I enjoyed, in a mildly diverted way, A Most Improper Magick (US title--Kat, Incorrigible), in which Stephanie Burgis introduced young Kat--a Regency child whose titular abilities wreck havoc when she tries to use them to assist her sisters' with their romantic entanglements. It was one of those books, though, that Everyone was gushing about when it came out in the US, and I didn't feel I had anything compelling to add to the conversation.
However, I just had the pleasure of reading its sequel, Renegade Magic (Atheneum, April, 2012, UK title A Tangle of Magicks), enjoyed it very much, and haven't seen that many blog reviews of it (did I miss them?).
Short summary: The mean streets of regency Bath (mostly mean because of the vicious gossips) are honored with the presences of Kat, her older sister Angeline, dissolute brother Charlie, Stepmother, and Father. The point of the visit, orchestrated by Stepmama, is to get Angeline married off before the scandal of her magical abilities wrecks her chances.
What really happens is that Kat is plunged into a plot to awaken the old wild magic of Britain that lies at the source of Bath's healing springs. Except that the Guardians no longer want her as a member--her headstrong temper has not endeared her to those at the top--and they refuse to take her suspicions seriously. Even the possession of Kat's new accomplice, Lucy, by an Roman goddess spewing wild magic right and left is somehow attributed to Kat's wild ways...but unless the magic can be controlled, dreadful things will happen!

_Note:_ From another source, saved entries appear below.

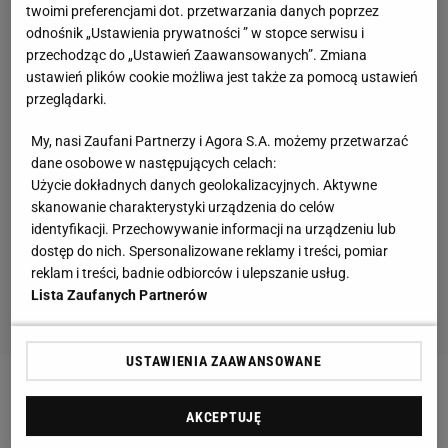
twoimi preferencjami dot. przetwarzania danych poprzez
odnośnik „Ustawienia prywatności ” w stopce serwisu i
przechodząc do „Ustawień Zaawansowanych”. Zmiana
ustawień plików cookie możliwa jest także za pomocą ustawień
przeglądarki.
My, nasi Zaufani Partnerzy i Agora S.A. możemy przetwarzać
dane osobowe w następujących celach:
Użycie dokładnych danych geolokalizacyjnych. Aktywne
skanowanie charakterystyki urządzenia do celów
identyfikacji. Przechowywanie informacji na urządzeniu lub
dostęp do nich. Spersonalizowane reklamy i treści, pomiar
reklam i treści, badnie odbiorców i ulepszanie usług.
Lista Zaufanych Partnerów
USTAWIENIA ZAAWANSOWANE
Zobacz wideo
Odszedł z Legii i robi furorę. "Ma
AKCEPTUJĘ
decydujący wpływ na grę Śląska". Najlepsi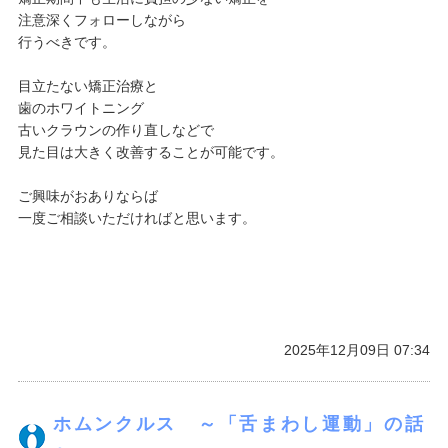
注意深くフォローしながら
行うべきです。
目立たない矯正治療と
歯のホワイトニング
古いクラウンの作り直しなどで
見た目は大きく改善することが可能です。
ご興味がおありならば
一度ご相談いただければと思います。
2025年12月09日 07:34
ホムンクルス ～「舌まわし運動」の話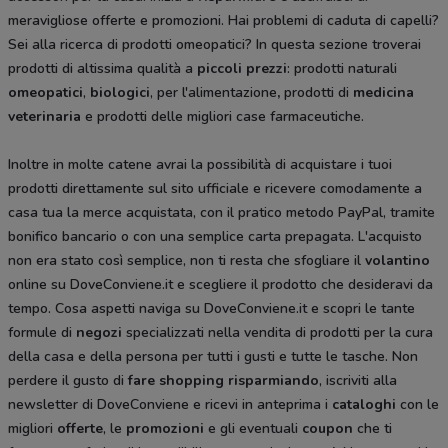
meravigliose offerte e promozioni. Hai problemi di caduta di capelli?
Sei alla ricerca di prodotti omeopatici? In questa sezione troverai
prodotti di altissima qualità a
piccoli prezzi
: prodotti naturali
omeopatici
,
biologici
, per l'alimentazione
,
prodotti di
medicina
veterinaria
e prodotti delle migliori case farmaceutiche.
Inoltre in molte catene avrai la possibilità di acquistare i tuoi
prodotti direttamente sul sito ufficiale e ricevere comodamente a
casa tua la merce acquistata, con il pratico metodo PayPal, tramite
bonifico bancario o con una semplice carta prepagata. L'acquisto
non era stato così semplice, non ti resta che sfogliare il
volantino
online su DoveConviene.it e scegliere il prodotto che desideravi da
tempo. Cosa aspetti naviga su DoveConviene.it e scopri le tante
formule di
negozi
specializzati nella vendita di prodotti per la cura
della casa e della persona per tutti i gusti e tutte le tasche. Non
perdere il gusto di
fare shopping risparmiando
, iscriviti alla
newsletter di DoveConviene e ricevi in anteprima i
cataloghi
con le
migliori
offerte
, le
promozioni
e gli eventuali
coupon
che ti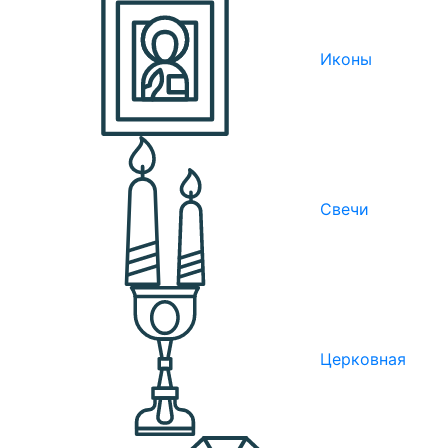
Иконы
Свечи
Церковная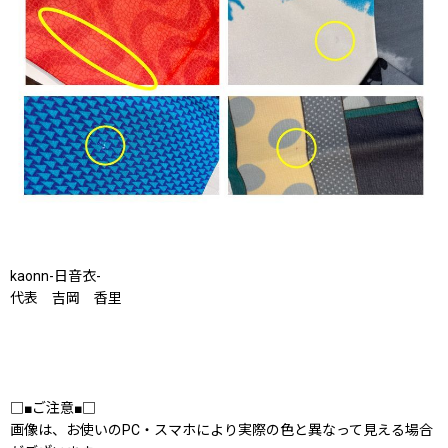
kaonn-日音衣-
代表 吉岡 香里
□■ご注意■□
画像は、お使いのPC・スマホにより実際の色と異なって見える場合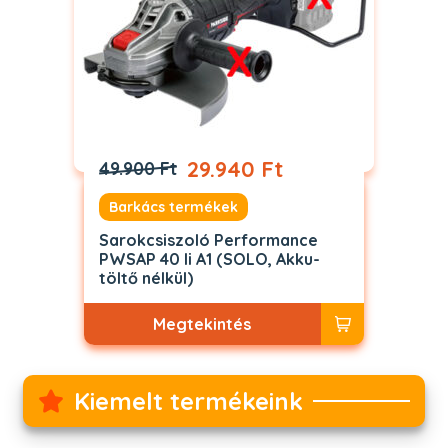
29.940 Ft
49.900 Ft
Barkács termékek
Sarokcsiszoló Performance
PWSAP 40 li A1 (SOLO, Akku-
töltő nélkül)
Megtekintés
Kiemelt termékeink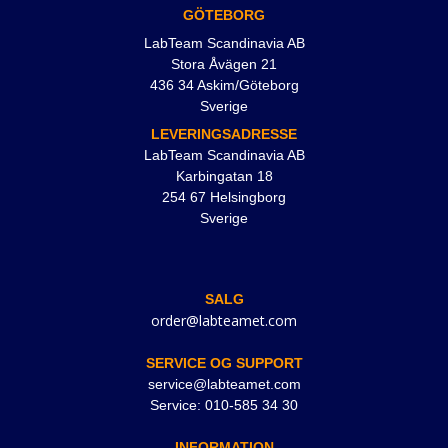
GÖTEBORG
LabTeam Scandinavia AB
Stora Åvägen 21
436 34 Askim/Göteborg
Sverige
LEVERINGSADRESSE
LabTeam Scandinavia AB
Karbingatan 18
254 67 Helsingborg
Sverige
SALG
order@labteamet.com
SERVICE OG SUPPORT
service@labteamet.com
Service: 010-585 34 30
INFORMATION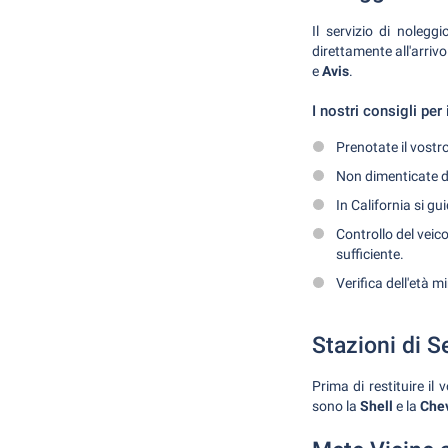
Il servizio di noleggi
direttamente all'arriv
e
Avis
.
I nostri consigli per
Prenotate il vostro
Non dimenticate di
In California si gu
Controllo del veico
sufficiente.
Verifica dell'età 
Stazioni di S
Prima di restituire il 
sono la
Shell
e la
Che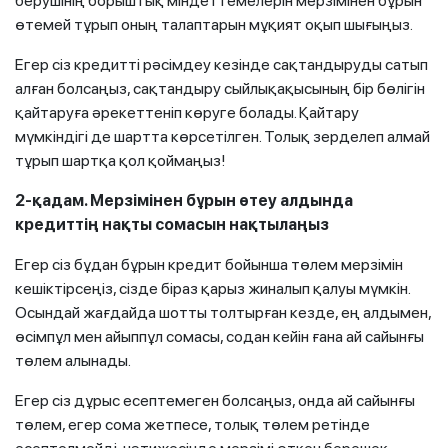
берушінің борыштық міндеттемелерін мерзімінен бұрын
өтемей тұрып оның талаптарын мұқият оқып шығыңыз.
Егер сіз кредитті рәсімдеу кезінде сақтандыруды сатып
алған болсаңыз, сақтандыру сыйлықақысының бір бөлігін
қайтаруға әрекеттеніп көруге болады. Қайтару
мүмкіндігі де шартта көрсетілген. Толық зерделеп алмай
тұрып шартқа қол қоймаңыз!
2-қадам. Мерзімінен бұрын өтеу алдында
кредиттің нақты сомасын нақтылаңыз
Егер сіз бұдан бұрын кредит бойынша төлем мерзімін
кешіктірсеңіз, сізде біраз қарыз жиналып қалуы мүмкін.
Осындай жағдайда шотты толтырған кезде, ең алдымен,
өсімпұл мен айыппұл сомасы, содан кейін ғана ай сайынғы
төлем алынады.
Егер сіз дұрыс есептемеген болсаңыз, онда ай сайынғы
төлем, егер сома жетпесе, толық төлем ретінде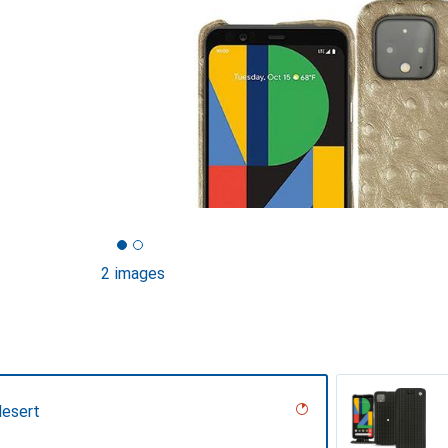
2 images
desert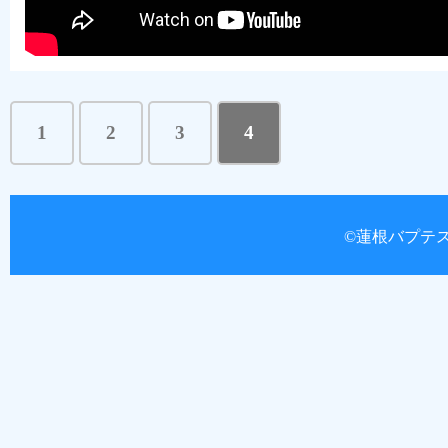
1
2
3
4
©蓮根バプテスト教会 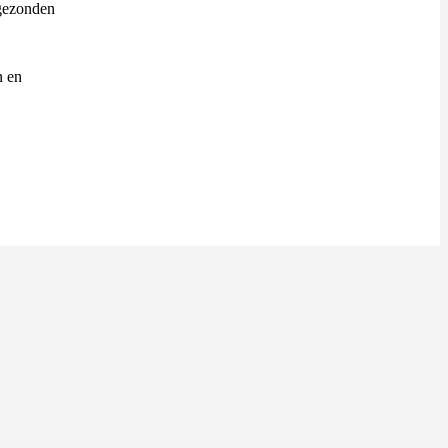
ngezonden
n en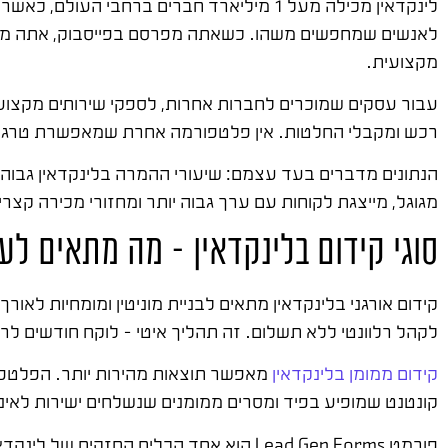
לינקדאין מכילה מעל 1 מיליארד חברים ברחב
לאנשים שמחפשים משהו. כשאתה מפרסם בפייסבוק, אתה מגיע 
מקצועית.
עבור עסקים שמוכרים לחברות אחרות, לספקי שירותים מקצועיים
רכש ומקבלי החלטות. אין פלטפורמה אחרת שמאפשרת טרגוט
מגוגל, מייצגת לקוחות עם ערך גבוה יותר ומחזורי מכירה קצרים
סוגי קידום בלינקדאין – מה מתאים ל
קידום אורגני בלינקדאין מתאים לבניית מוניטין ומומחיות לאו
לקהל רלוונטי ללא תשלום. זה תהליך איטי – לוקח חודשים לר
קידום ממומן בלינקדאין
מאפשר תוצאות מהירות יותר. הפלטפו
קונטנט שמופיע בפיד ומסרים ממומנים שנשלחים ישירות לא
פורמט Lead Gen Forms הוא אחד הכלים ה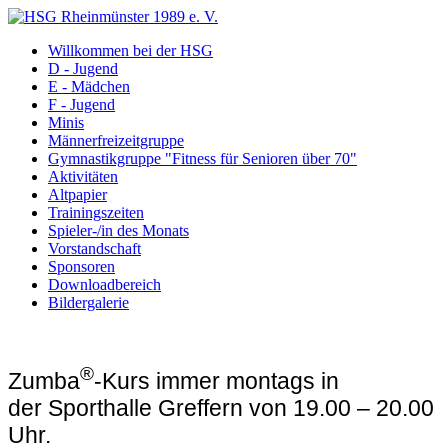
Willkommen bei der HSG
D - Jugend
E - Mädchen
F - Jugend
Minis
Männerfreizeitgruppe
Gymnastikgruppe "Fitness für Senioren über 70"
Aktivitäten
Altpapier
Trainingszeiten
Spieler-/in des Monats
Vorstandschaft
Sponsoren
Downloadbereich
Bildergalerie
®
Zumba
-Kurs immer montags in
der
Sporthalle Greffern von 19.00 – 20.00
Uhr.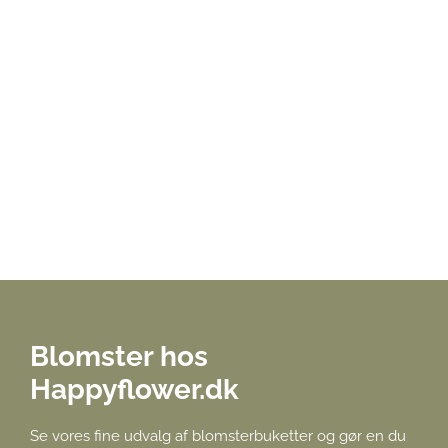
Blomster hos
Happyflower.dk
Se vores fine udvalg af blomsterbuketter og gør en du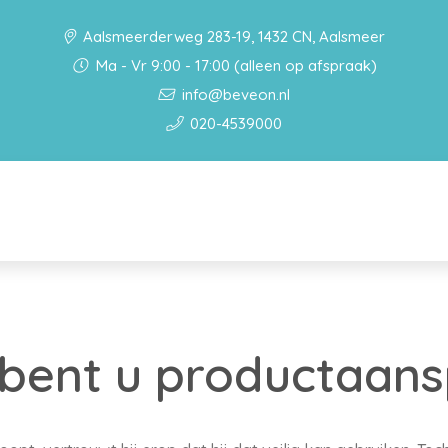
Aalsmeerderweg 283-19, 1432 CN, Aalsmeer
Ma - Vr 9:00 - 17:00 (alleen op afspraak)
info@beveon.nl
020-4539000
ent u productaansp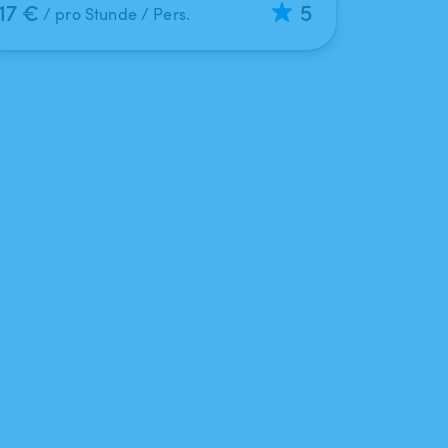
17 €
5
/ pro Stunde / Pers.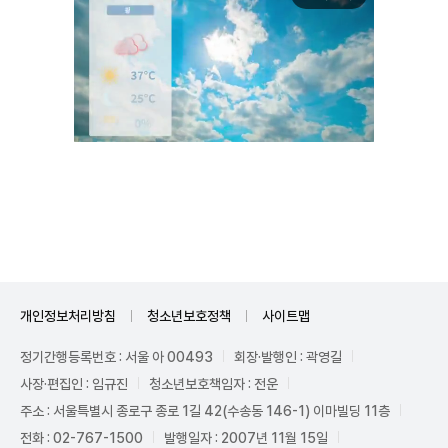
Unmute
개인정보처리방침
청소년보호정책
사이트맵
정기간행등록번호 : 서울 아 00493
회장·발행인 : 곽영길
사장·편집인 : 임규진
청소년보호책임자 : 전운
주소 : 서울특별시 종로구 종로 1길 42(수송동 146-1) 이마빌딩 11층
전화 : 02-767-1500
발행일자 : 2007년 11월 15일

Even more so than the first book, it's full of zesty details and snappy dialogue. There's real danger to be faced within a larger plot canvas than the primarily familial concerns of the first book, so the stakes are higher and the suspense greater. Because of this, and also because of the particular social situation in which she finds herself, Kat, whose Incorrigibleness was a bit much for me in book one, has every right to every bit of the headstrong temper and willfulness she displays! I was able to cheer for her wholeheartedly. There's also more nuance to the familial relationships--Kat seems to be growing in her ability to understand other points of view, which is all to the good (she even, at one point, speaks up on behalf of her stepmother, and though she was lying through her teeth, I was still proud of her).
And I liked it more than the first because the stage is set from the get go (as is so often the case in second books). Kat is not longer in the process of being chosen to be part of a secret cabal of guardian magic users, so we can just accept the fact that she is special, and move on.
In short, I was very pleasantly diverted, and I have decided that it's currently my 2012 pick for the book I would give as a present to a nine or ten fantasy-reading girl for whom I had already bought Giants Beware!* It stands alone nicely (so no worries about the first book having been read or not), and it is zesty without being overwhelming.
*I think a lot about giving books as presents (I think a lot about getting books as presents too, but that happens less often. sigh). However, the only ten year old girl I buy books for is my niece in Holland, who doesn't really like to read long books in English...so she gets things likes the Dragonbreath books and Zita the Spacegirl, and, of course, Giants Beware!